Fingiendo ser lo que no era y bajo los encantos de una adulonería pública de incalculable costo presupuestal, pudo haber llegado más lejos, como ponerse, por ejemplo, al frente de un mandato cívico militar de plazo indefinido que, a su vez, colocase en la congeladora, como hasta ahora, sus acusaciones de corrupción.
Si juristas notables habían caído en su seducción como constructores increíbles de teorías constitucionales y de Estado, poco faltó para que los mandos militares y policiales, retratados con él en cada situación de crisis, lo acompañaran en una aventura de facto, confundiendo la subordinación democrática al poder civil con la debida obediencia política, que viene de los tiempos de Ollanta Humala.
Con el pretexto de la crisis sanitaria del COVID-19, que Vizcarra supo llevar y traer como le daba la gana, ya tendríamos a la fecha canceladas las elecciones generales y celebrado un pacto con el Congreso para una cohabitación perfecta de tiempo prolongado, y otro pacto con la OEA, mediante un embajador ‘ad hoc’, para que avalase las “nuevas razones democráticas” de Estado.
Pasar del Vizcarra inverosímil al Vizcarra real, con todo lo que aún queda por saber y descubrir sobre él, representa un duro golpe para muchos de sus seguidores y colaboradores de ayer y hoy, pero mucho más para el cargo y la majestad de la Presidencia de la República, que vuelve a ser, una vez más, como con Alberto Fujimori, Alejandro Toledo, Alan García, Humala y Pedro Pablo Kuczynski, fuente de impostura y traición.
Si seguimos la misma lógica de conducta de Vizcarra, a nadie debería sorprenderle que ahora sea candidato a una curul del Congreso que antes le repugnaba y que haya podido pasear sus oscuras influencias a través de los engorrosos filtros del Jurado Nacional de Elecciones (JNE). Que este organismo, incompleto en el número de sus miembros, haya tirado al canasto una investigación rigurosa del periodista Ricardo Uceda que ponía el dedo en la llaga sobre un sospechoso fallo vinculado a Vizcarra, revela una grave amenaza a las garantías de transparencia e imparcialidad del proceso electoral en marcha.

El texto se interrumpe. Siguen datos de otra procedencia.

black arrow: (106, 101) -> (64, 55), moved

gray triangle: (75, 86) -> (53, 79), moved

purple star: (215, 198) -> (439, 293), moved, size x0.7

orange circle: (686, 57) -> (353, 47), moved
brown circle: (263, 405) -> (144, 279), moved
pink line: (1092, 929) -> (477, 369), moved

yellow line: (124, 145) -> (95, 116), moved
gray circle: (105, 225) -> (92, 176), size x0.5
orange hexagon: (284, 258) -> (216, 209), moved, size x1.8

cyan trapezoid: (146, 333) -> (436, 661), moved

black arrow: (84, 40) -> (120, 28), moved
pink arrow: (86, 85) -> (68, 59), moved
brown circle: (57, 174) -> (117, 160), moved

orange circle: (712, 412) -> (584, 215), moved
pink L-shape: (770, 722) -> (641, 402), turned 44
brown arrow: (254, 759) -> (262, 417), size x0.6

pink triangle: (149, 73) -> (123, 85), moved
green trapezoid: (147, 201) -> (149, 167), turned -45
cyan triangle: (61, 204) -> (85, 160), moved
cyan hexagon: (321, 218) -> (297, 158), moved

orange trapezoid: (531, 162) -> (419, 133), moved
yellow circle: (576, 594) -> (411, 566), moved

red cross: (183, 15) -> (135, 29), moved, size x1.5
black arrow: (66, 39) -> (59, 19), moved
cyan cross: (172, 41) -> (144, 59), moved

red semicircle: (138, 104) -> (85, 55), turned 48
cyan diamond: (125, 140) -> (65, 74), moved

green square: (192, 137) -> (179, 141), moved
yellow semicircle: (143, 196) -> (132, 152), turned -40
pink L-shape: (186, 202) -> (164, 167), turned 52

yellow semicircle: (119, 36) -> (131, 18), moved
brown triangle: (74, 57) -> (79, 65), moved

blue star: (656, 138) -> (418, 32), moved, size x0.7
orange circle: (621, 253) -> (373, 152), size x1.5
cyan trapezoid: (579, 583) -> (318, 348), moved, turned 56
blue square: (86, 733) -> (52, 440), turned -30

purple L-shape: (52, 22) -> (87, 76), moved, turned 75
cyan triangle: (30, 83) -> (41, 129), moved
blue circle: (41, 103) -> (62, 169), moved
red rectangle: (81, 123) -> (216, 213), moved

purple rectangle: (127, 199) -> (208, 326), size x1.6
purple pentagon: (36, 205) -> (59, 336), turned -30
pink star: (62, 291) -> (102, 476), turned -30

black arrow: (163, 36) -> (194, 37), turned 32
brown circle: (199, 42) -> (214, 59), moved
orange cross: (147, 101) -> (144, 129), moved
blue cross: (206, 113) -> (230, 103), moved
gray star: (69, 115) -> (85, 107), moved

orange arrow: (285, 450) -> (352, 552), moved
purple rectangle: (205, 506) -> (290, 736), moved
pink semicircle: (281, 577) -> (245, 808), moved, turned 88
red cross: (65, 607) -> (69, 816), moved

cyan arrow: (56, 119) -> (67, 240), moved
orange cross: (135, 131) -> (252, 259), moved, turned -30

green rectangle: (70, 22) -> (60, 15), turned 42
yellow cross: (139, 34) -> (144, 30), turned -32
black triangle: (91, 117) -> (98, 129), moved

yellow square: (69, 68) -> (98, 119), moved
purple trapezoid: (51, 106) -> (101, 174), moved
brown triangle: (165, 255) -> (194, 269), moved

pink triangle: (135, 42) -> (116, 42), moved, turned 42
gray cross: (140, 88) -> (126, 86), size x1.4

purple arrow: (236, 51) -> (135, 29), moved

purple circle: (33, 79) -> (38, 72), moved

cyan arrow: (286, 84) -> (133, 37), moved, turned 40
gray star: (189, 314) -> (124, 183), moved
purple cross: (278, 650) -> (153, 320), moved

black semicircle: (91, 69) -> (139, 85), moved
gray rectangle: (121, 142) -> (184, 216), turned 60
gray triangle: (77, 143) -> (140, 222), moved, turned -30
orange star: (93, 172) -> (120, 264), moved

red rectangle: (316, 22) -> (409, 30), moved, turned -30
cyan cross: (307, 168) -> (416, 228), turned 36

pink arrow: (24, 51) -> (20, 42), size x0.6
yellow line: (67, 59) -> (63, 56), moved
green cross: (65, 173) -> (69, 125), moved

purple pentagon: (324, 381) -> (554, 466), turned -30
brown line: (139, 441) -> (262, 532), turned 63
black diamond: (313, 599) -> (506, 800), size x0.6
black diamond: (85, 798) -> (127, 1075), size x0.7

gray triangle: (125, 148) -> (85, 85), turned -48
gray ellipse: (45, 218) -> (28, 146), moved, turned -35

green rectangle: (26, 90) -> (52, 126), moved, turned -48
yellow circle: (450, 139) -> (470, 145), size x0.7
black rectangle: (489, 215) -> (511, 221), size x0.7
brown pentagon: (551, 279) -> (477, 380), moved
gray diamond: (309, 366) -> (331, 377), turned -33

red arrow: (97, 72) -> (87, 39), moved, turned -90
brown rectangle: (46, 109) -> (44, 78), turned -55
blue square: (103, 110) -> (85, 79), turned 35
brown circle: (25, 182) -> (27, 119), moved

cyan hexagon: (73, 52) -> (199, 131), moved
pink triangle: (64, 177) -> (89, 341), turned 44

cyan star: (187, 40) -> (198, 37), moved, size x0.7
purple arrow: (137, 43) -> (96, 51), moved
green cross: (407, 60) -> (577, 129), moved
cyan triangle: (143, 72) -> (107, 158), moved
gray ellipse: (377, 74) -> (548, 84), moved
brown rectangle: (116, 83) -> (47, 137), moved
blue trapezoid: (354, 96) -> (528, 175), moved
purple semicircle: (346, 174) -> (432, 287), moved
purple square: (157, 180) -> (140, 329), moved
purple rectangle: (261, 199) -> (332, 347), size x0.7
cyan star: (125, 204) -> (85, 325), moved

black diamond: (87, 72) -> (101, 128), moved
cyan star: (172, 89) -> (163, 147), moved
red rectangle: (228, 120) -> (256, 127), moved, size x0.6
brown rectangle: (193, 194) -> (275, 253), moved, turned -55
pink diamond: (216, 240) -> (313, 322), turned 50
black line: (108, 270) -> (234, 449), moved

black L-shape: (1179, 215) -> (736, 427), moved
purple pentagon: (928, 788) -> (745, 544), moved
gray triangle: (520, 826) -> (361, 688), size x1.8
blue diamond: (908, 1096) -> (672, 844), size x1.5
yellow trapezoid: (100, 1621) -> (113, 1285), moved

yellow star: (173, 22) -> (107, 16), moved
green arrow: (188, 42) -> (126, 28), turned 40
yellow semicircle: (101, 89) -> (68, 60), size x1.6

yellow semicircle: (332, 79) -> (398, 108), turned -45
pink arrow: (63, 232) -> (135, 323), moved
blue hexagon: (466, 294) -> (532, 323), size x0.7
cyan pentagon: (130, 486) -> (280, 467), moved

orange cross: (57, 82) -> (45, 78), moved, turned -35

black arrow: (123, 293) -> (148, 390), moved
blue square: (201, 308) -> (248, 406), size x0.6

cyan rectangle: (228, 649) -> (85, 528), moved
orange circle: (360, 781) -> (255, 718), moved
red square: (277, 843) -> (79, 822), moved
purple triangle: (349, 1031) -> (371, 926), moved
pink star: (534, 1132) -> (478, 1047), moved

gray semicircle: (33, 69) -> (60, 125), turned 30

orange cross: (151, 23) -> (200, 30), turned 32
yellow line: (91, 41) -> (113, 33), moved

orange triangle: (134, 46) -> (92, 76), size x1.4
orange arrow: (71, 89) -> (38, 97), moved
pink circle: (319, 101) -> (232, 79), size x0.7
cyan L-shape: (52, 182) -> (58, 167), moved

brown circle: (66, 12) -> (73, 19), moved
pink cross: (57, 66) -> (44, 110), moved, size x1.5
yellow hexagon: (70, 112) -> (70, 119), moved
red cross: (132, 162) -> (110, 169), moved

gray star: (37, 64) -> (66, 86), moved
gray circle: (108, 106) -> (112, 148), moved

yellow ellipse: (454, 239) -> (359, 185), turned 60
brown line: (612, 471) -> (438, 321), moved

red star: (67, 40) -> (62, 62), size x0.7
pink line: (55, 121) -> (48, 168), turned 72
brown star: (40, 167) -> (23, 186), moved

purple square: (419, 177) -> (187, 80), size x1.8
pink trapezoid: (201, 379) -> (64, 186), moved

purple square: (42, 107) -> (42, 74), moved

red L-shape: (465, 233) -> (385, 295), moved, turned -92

Ahora sabemos, también, que al vacunarse en secreto antes que cualquier peruano desprotegido, como un médico de guardia en una UCI, Vizcarra hizo de la última fase experimental china de inmunización contra el COVID-19 una oportunidad propicia para mentir y sacar provecho propio y familiar, simulando un voluntarismo que nunca existió.
Del presidente vacado al impostor vacunado no mediaba casi nada.
A propósito, resulta legítimo preguntarnos ahora si el Vizcarra que conocemos realmente honraba la presidencia, la jefatura del Estado, la nación y el mando supremo de las Fuerzas Armadas y policiales a la hora de su vacancia.
Ya entonces estábamos enterados de que i) quien lideraba la lucha anticorrupción lideraba también, paradójicamente, la impunidad, y que ii) quien aspiraba a ser el abanderado en la lucha contra el COVID-19 en América Latina pondría al Perú a la cabeza del ránking mundial de contagios por la pandemia y de las peores cifras económicas en la región.
Ante crédulos e incrédulos, Vizcarra logró montar cómodamente una farsa de impacto nacional, fingiendo ser lo que no era: ni demócrata, ni reformista, ni moralizador, ni gobernante, ni estadista.
Bajo esta farsa, convirtió al fujimorismo de un aliado bajo la mesa a un enemigo al descubierto, puso al Ministerio Público al servicio de la demolición política de sus adversarios, usó a honestos e inteligentes políticos y juristas en sus maniobras de desestabilización del Estado de derecho y, finalmente, condujo al país, sin que se le moviese una ceja, a los siniestros abismos de la mayor confrontación política que hayamos vivido en este nuevo siglo.
A Vizcarra le bastó emplear una habilidad mediocre para embaucar a medio mundo político, jurídico, empresarial y mediático, y arrastrarlo hacia su truculento proyecto de “Refundación del Estado Peruano”. Hizo del Congreso de mayoría fujimorista no solo su monigote de turno para imponerle al país reformas absurdas vía referéndum, sino también su indefensa víctima final, disolviéndolo, a mi juicio, inconstitucionalmente.
Estamos ante un impostor perfecto al que quizás no le alcancen los brazos fiscales o judiciales por su diestra capacidad de envolverlos en su propio juego, como ha hecho con el JNE, y al que los más altos órganos políticos tampoco podrán sancionarlo fácilmente más de lo que ya significó para él la vacancia.